• [Task directions]: Output the listing word for word, minus pictures.
....................
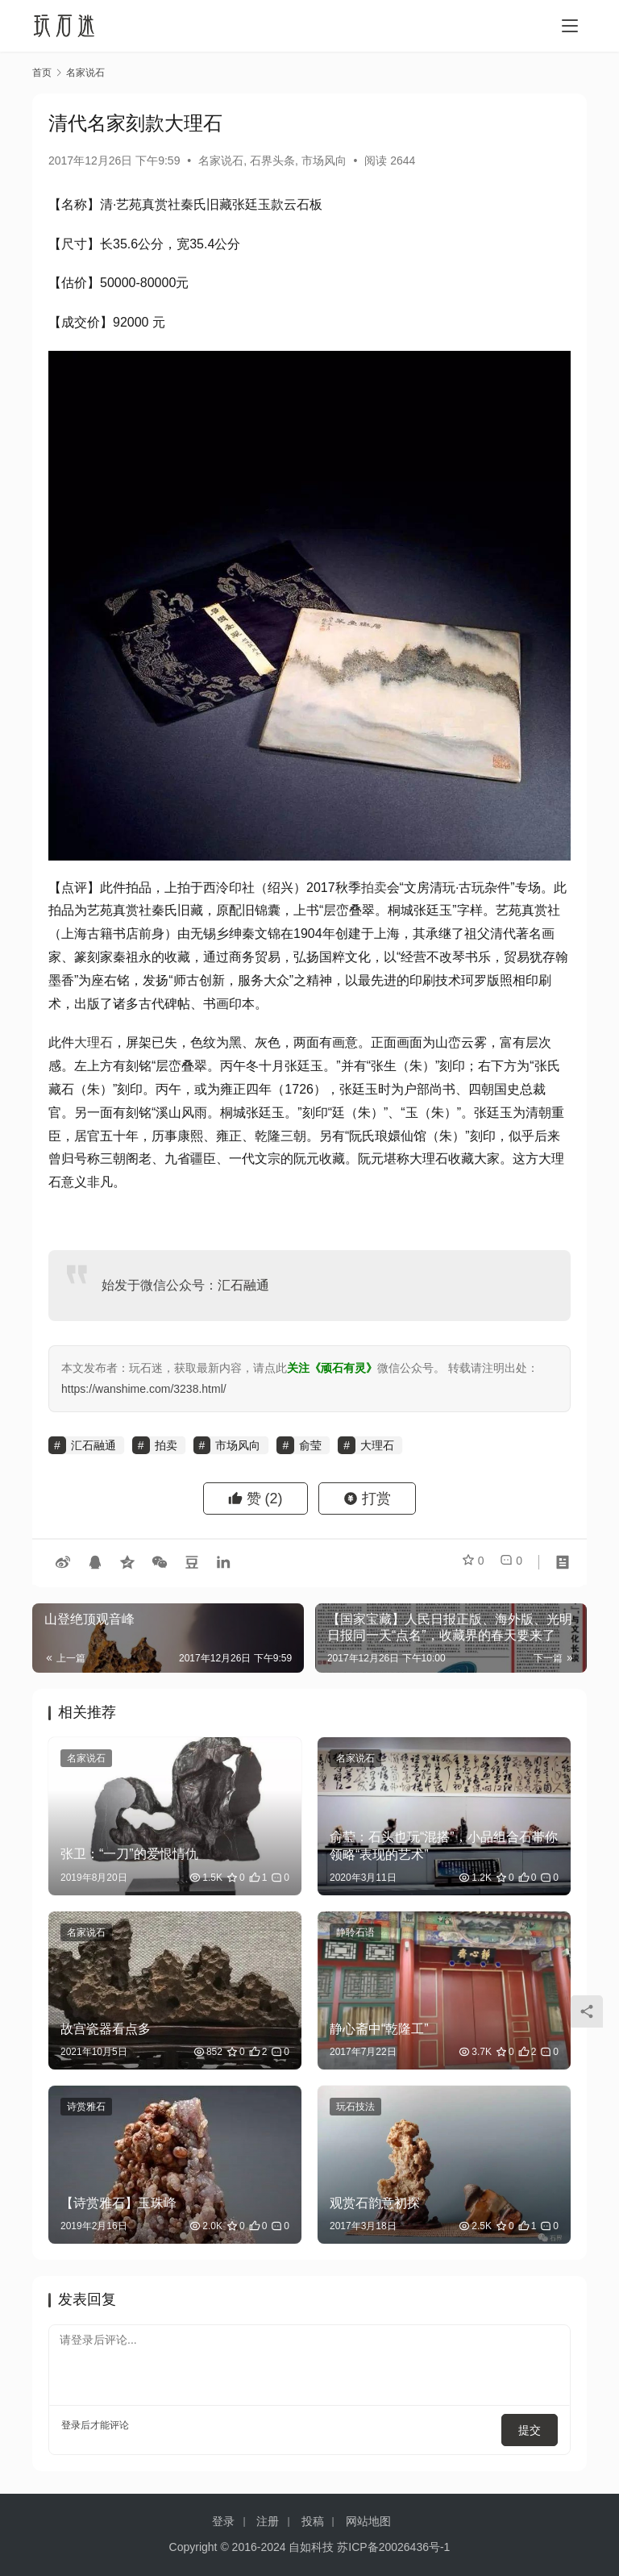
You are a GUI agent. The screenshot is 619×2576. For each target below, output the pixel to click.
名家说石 (220, 160)
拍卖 (374, 887)
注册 (267, 2521)
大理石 (93, 1042)
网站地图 (368, 2521)
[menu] (570, 25)
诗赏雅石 (86, 2106)
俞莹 (310, 1445)
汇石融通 (243, 1285)
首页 (42, 72)
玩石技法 (355, 2106)
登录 (71, 2425)
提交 (535, 2425)
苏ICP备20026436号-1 (393, 2547)
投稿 (312, 2521)
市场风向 (324, 160)
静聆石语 (355, 1932)
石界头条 (272, 160)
....................
• [Task answer]:
You are a GUI agent. The screenshot is 619×2576. For each target below, output the pixel to click.
名家说石 (220, 160)
拍卖 (374, 887)
注册 (267, 2521)
大理石 (93, 1042)
网站地图 (368, 2521)
[menu] (570, 25)
诗赏雅石 (86, 2106)
俞莹 (310, 1445)
汇石融通 (243, 1285)
首页 (42, 72)
玩石技法 (355, 2106)
登录 (71, 2425)
提交 (535, 2425)
苏ICP备20026436号-1 (393, 2547)
投稿 (312, 2521)
市场风向 (324, 160)
静聆石语 (355, 1932)
石界头条 (272, 160)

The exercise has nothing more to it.